RECORDS PROVIDED
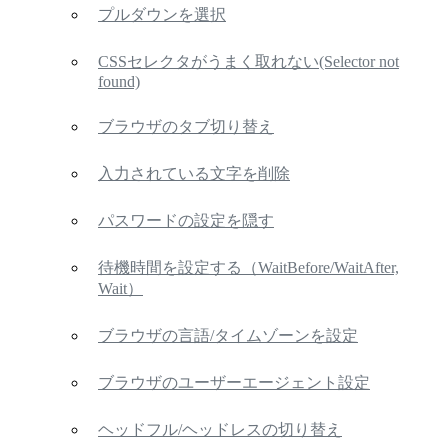
プルダウンを選択
CSSセレクタがうまく取れない(Selector not
found)
ブラウザのタブ切り替え
入力されている文字を削除
パスワードの設定を隠す
待機時間を設定する（WaitBefore/WaitAfter,
Wait）
ブラウザの言語/タイムゾーンを設定
ブラウザのユーザーエージェント設定
ヘッドフル/ヘッドレスの切り替え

EXERCISE
A verbatim retyping of the listing, without any pictures, is the expected answer.

EXERCISE SOLUTION
プルダウンを選択
CSSセレクタがうまく取れない(Selector not
found)
ブラウザのタブ切り替え
入力されている文字を削除
パスワードの設定を隠す
待機時間を設定する（WaitBefore/WaitAfter,
Wait）
ブラウザの言語/タイムゾーンを設定
ブラウザのユーザーエージェント設定
ヘッドフル/ヘッドレスの切り替え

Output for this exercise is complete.